Sweet William’s Fancy Inspired & Spirited Chocolate Chip Cookies

Sweet William's Inspired & Spirited Chocolate Chip cookies

2 1⁄4 cups unbleached all-purpose flour

1 teaspoon baking soda

1 teaspoon salt

1 cup firmly packed dark brown sugar

12 tablespoons (11⁄2 sticks / 6 oz.) unsalted butter, at room temp.

1⁄2 cup granulated sugar

1 tablespoon light corn syrup

1 large egg, at room temp.

1 large egg yolk, at room temp.

2 tablespoons good bourbon or whiskey (William liked Jack Daniels)
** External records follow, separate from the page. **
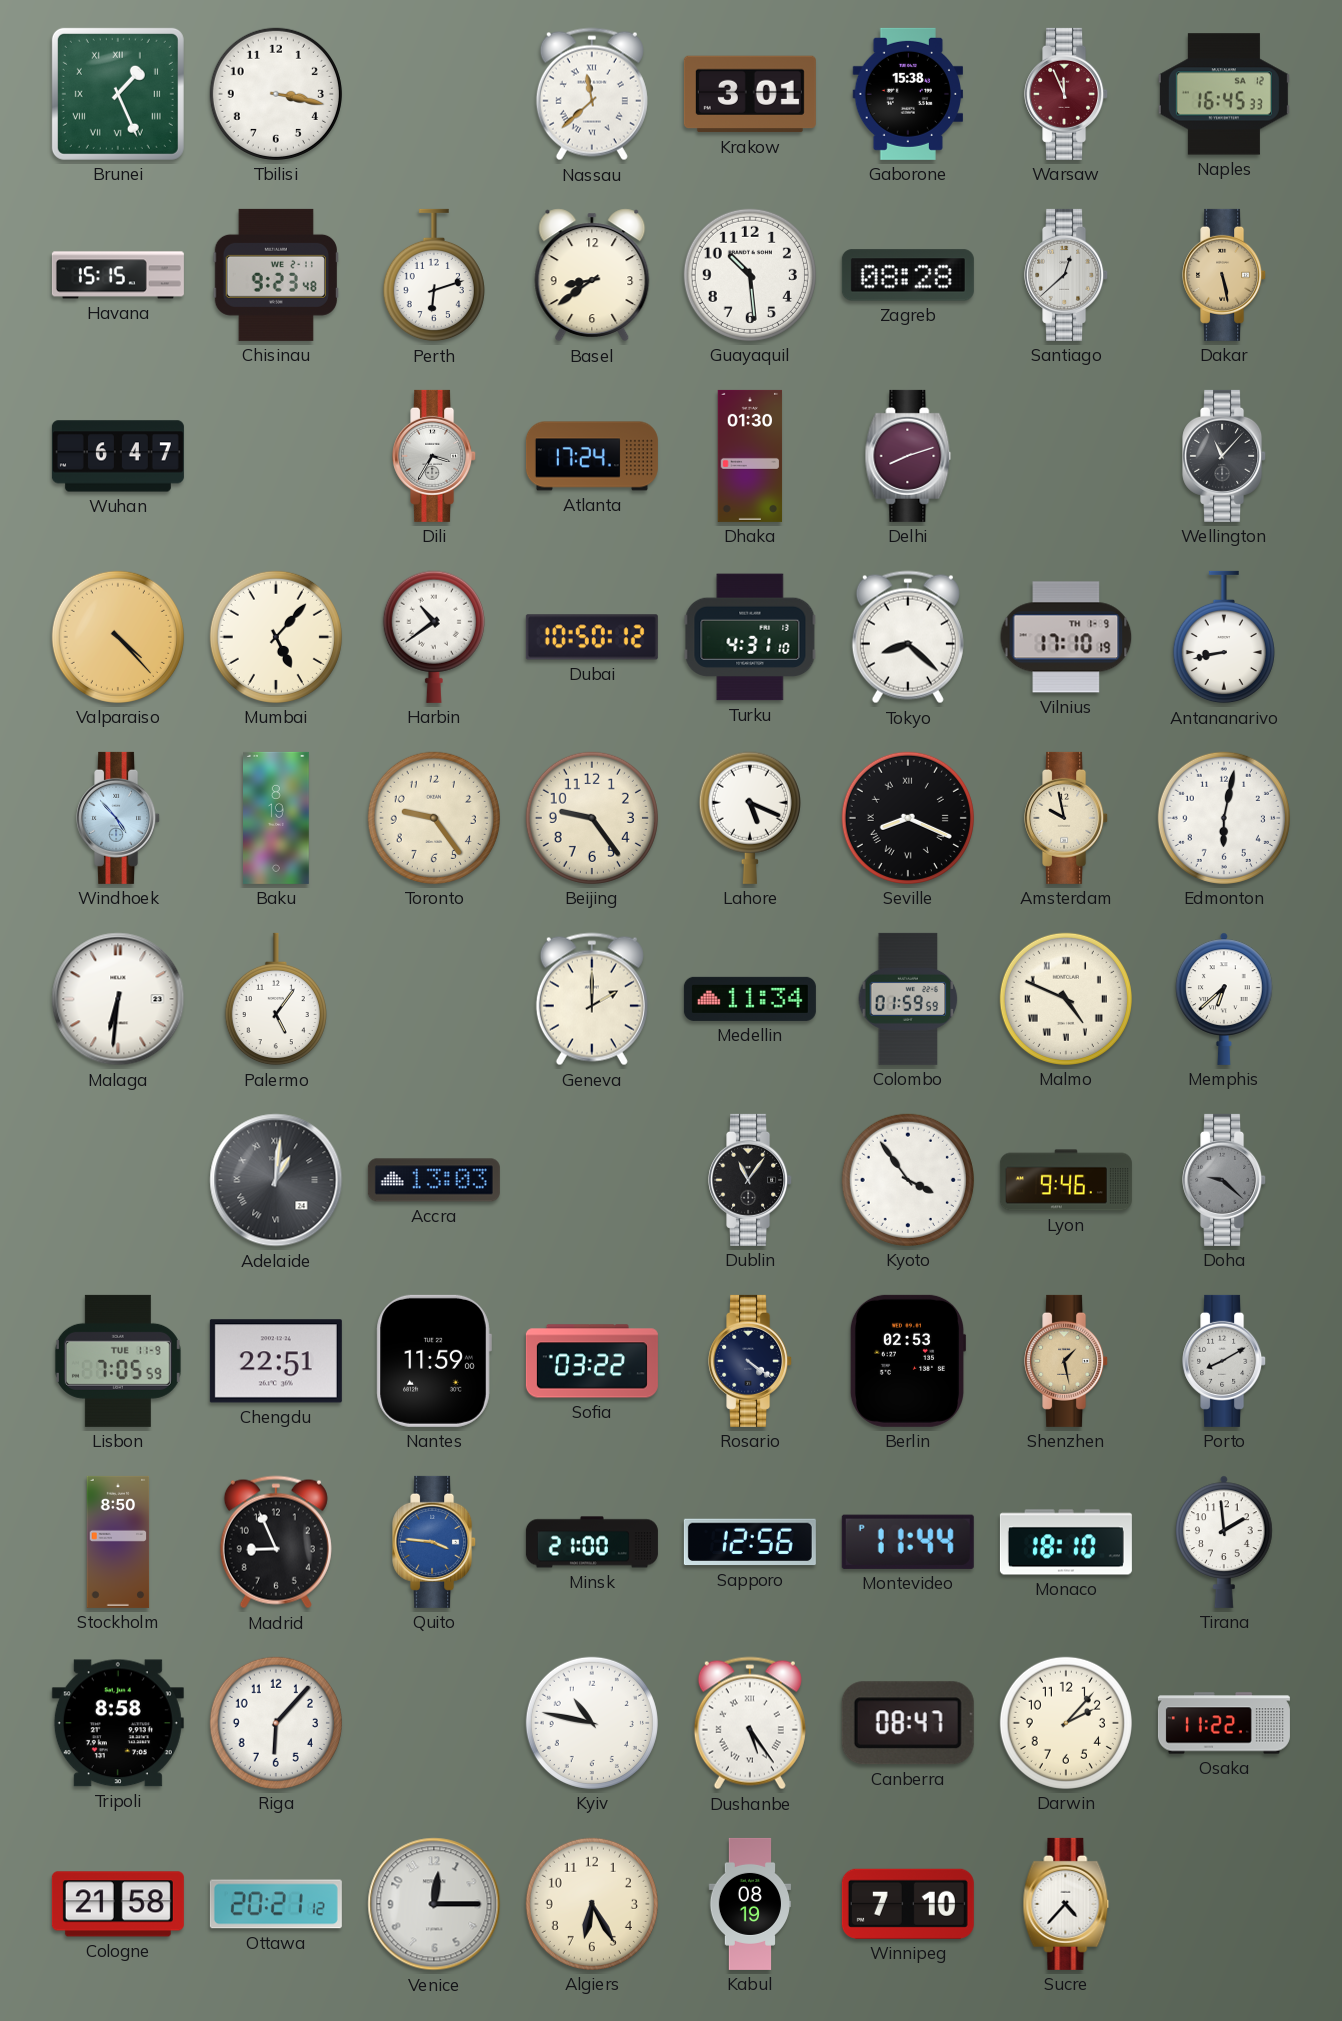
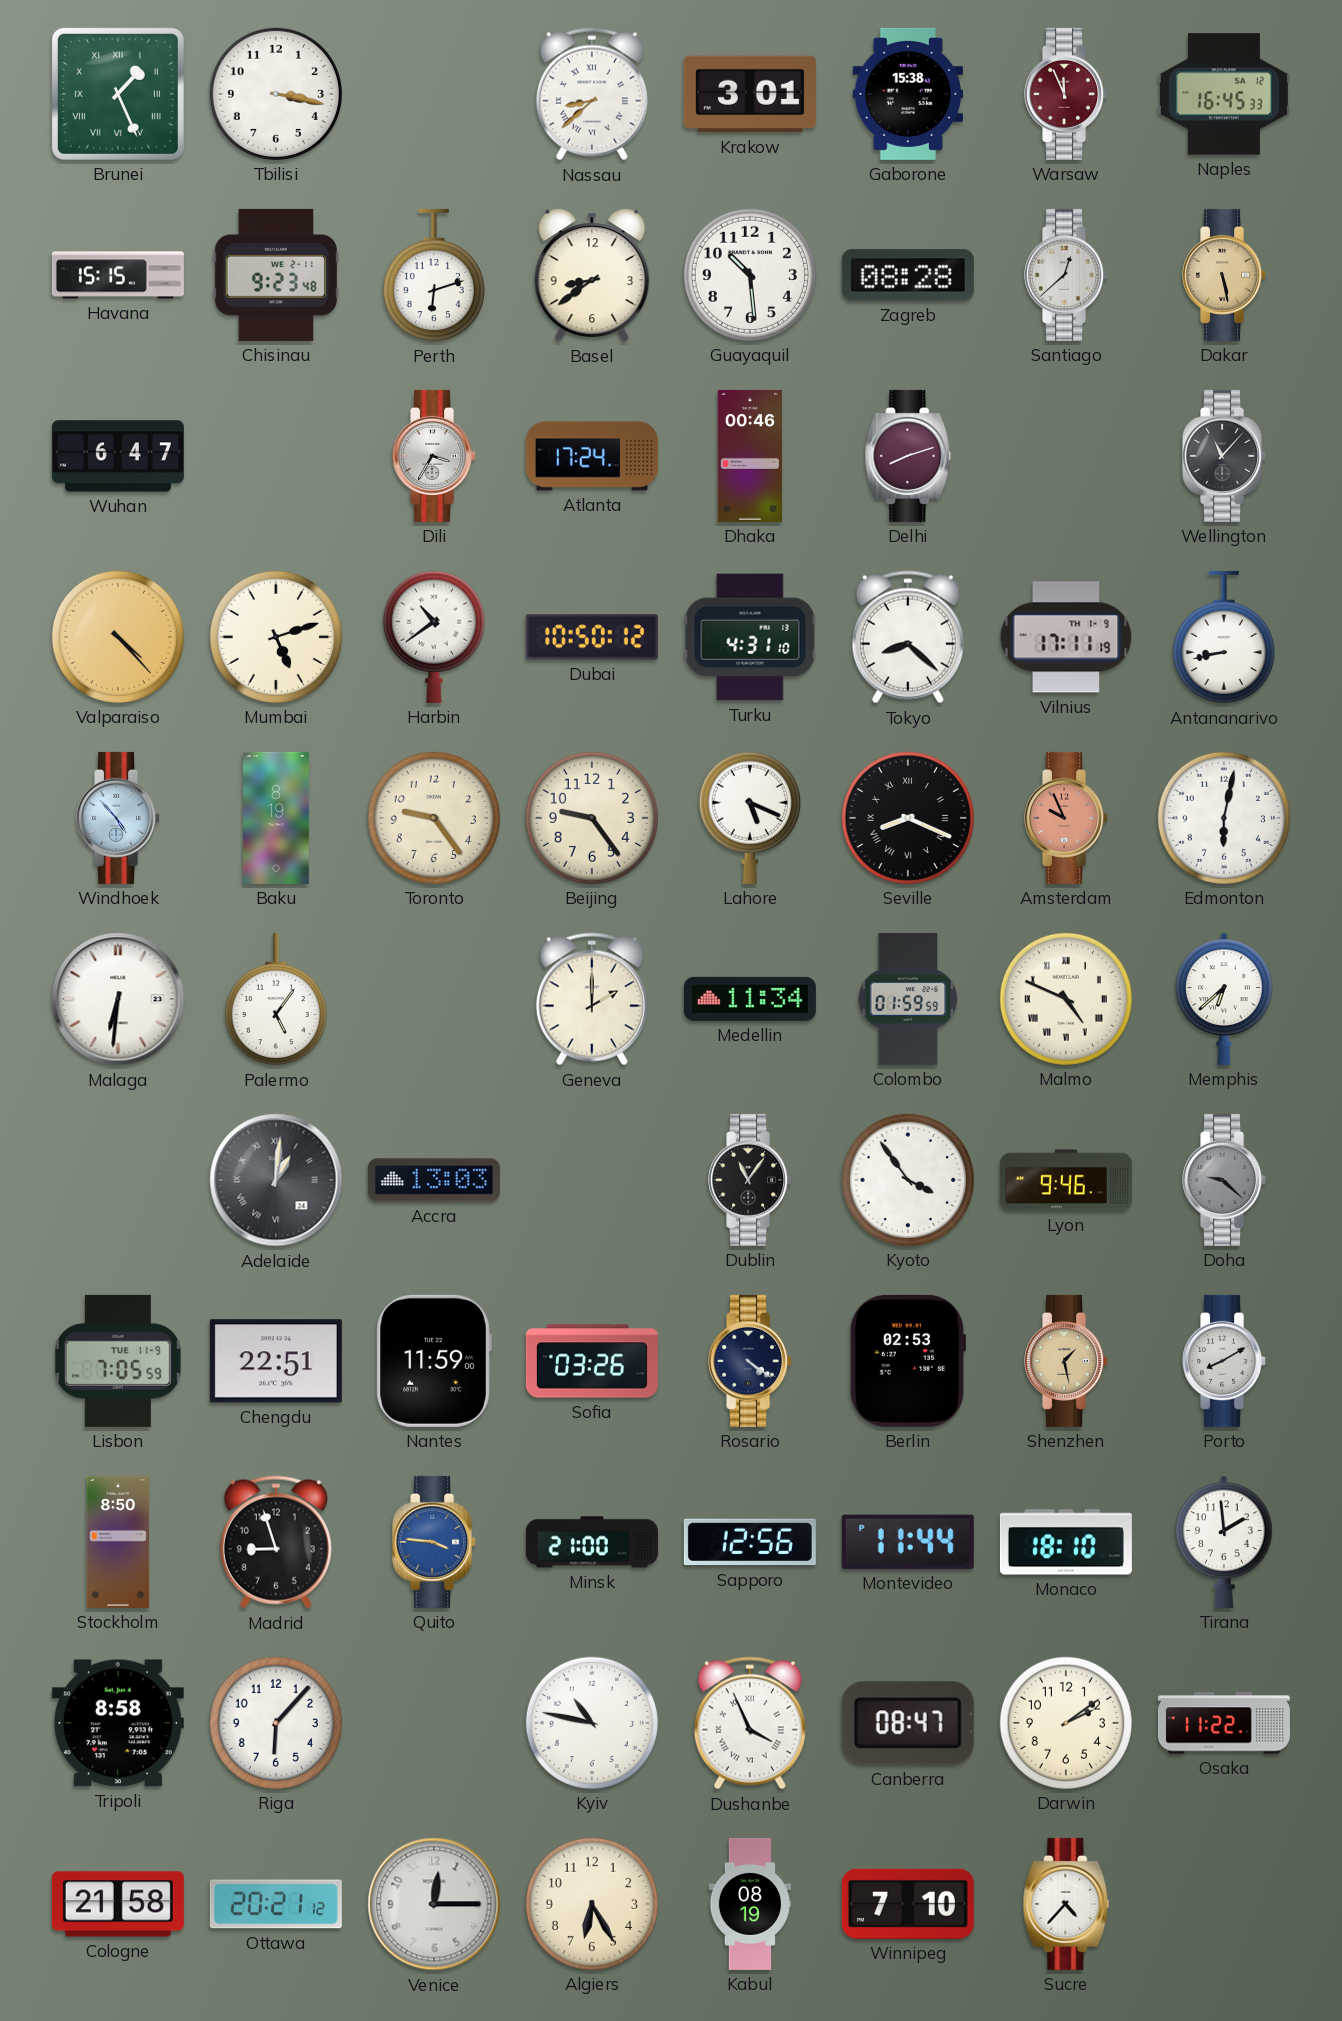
Nassau: 11:38 -> 8:38
Dhaka: 01:30 -> 00:46
Mumbai: 5:07 -> 5:12
Vilnius: 17:10 -> 17:11
Amsterdam: 9:58 -> 9:56
Amsterdam dial: cream -> salmon
Sofia: 03:22 -> 03:26
Madrid: 8:56 -> 8:57
Dushanbe: 5:24 -> 3:56
Darwin: 2:07 -> 2:09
1 teaspoon pure vanilla extract

1 (12 oz) bag Ghirardelli double chocolate bittersweet chips

Heat oven to 325° F. Line baking sheets with parchment paper.Whisk together flour, baking soda, and salt in a medium bowl. In a large bowl, cream butter, both sugars and corn syrup on high. Beat in egg, egg yolk, bourbon and vanilla. Reduce speed to low and mix the flour mixture in gradually until just combined. Stir in chocolate chips. Drop onto prepared sheets in 2 tablespoon (1 oz.) cookie scoops, leaving 2-inches between each cookie. Bake until cookies are lightly browned on the edges (rotating pans halfway through if baking two at once), 18 to 20 minutes. Let cool on baking sheets for 5 minutes before transferring to a wire rack to finish cooling. Makes 3 dozen.

Note: Once you’ve scooped the dough into balls, you can freeze them like this on the trays. Transfer the frozen balls to a freezer-safe zippered bag for up to 1 month. Do not thaw before baking.

Thanks to my friend Debbie Vanni for the Art Smith Book from her culinary cellar.